Towards Unsupervised Validation of Anomaly-Detection Models
Lihi Idan
TL;DR
This work tackles unsupervised validation of anomaly-detection models, focusing on model selection and evaluation without labeled data. It introduces Accurately-Diverse ensembles that balance intra-ensemble agreement on general trends with intra-ensemble disagreement on exact rankings, operationalized through novel multi-way rank correlations and rank-cluster features. The Unsupervised Ensemble Divergence ($\mathcal{UED}$) score is proposed to compare a candidate model against the ensemble in a distance-based, weighted, unsupervised fashion. Empirical results on ten datasets show that Accurately-Diverse ensembles improve over the average unsupervised model and that $\mathcal{UED}$ correlates with supervised evaluation metrics, enabling effective unsupervised model selection and evaluation with practical impact for label-scarce regimes.
Abstract
Unsupervised validation of anomaly-detection models is a highly challenging task.

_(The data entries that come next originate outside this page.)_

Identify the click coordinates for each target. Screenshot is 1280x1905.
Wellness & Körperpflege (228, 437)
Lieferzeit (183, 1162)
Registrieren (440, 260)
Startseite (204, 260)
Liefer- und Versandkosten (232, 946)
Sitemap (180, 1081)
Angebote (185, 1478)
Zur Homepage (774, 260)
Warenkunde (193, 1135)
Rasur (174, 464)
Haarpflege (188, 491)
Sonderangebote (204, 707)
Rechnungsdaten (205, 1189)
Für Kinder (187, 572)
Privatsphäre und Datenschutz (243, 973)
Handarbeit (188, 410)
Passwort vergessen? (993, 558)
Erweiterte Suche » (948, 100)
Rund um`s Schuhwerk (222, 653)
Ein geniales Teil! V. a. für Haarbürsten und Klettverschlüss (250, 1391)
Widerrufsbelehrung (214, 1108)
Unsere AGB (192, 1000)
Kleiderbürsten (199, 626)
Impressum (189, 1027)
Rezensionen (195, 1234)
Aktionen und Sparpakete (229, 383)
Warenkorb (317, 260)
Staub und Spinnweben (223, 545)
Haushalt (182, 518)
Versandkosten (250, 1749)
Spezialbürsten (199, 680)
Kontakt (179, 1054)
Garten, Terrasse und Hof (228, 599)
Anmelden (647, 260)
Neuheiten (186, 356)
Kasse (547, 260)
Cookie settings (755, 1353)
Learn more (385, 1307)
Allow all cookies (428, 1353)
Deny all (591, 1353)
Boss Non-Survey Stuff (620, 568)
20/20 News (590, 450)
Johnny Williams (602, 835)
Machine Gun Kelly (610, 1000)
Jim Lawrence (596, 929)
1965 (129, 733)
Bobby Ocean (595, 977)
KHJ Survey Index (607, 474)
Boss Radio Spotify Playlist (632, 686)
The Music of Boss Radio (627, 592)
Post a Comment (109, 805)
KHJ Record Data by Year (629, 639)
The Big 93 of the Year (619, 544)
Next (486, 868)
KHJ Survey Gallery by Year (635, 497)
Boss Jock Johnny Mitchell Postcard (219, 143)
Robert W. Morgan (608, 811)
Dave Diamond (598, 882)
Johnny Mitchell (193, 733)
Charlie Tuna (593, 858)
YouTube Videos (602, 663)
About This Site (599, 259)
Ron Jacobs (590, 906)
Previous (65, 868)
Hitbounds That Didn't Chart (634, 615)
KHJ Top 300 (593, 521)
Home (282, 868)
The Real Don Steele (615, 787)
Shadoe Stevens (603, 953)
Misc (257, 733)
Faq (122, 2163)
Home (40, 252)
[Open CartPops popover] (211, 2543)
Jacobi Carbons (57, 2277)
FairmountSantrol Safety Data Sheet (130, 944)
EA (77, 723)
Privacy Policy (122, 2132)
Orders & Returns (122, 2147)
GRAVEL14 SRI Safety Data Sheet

While the common practices for model validation involve a labeled validation set, such validation sets cannot be constructed when the underlying datasets are unlabeled. The lack of robust and efficient unsupervised model-validation techniques presents an acute challenge in the implementation of automated anomaly-detection pipelines, especially when there exists no prior knowledge of the model's performance on similar datasets. This work presents a new paradigm to automated validation of anomaly-detection models, inspired by real-world, collaborative decision-making mechanisms. We focus on two commonly-used, unsupervised model-validation tasks -- model selection and model evaluation -- and provide extensive experimental results that demonstrate the accuracy and robustness of our approach on both tasks.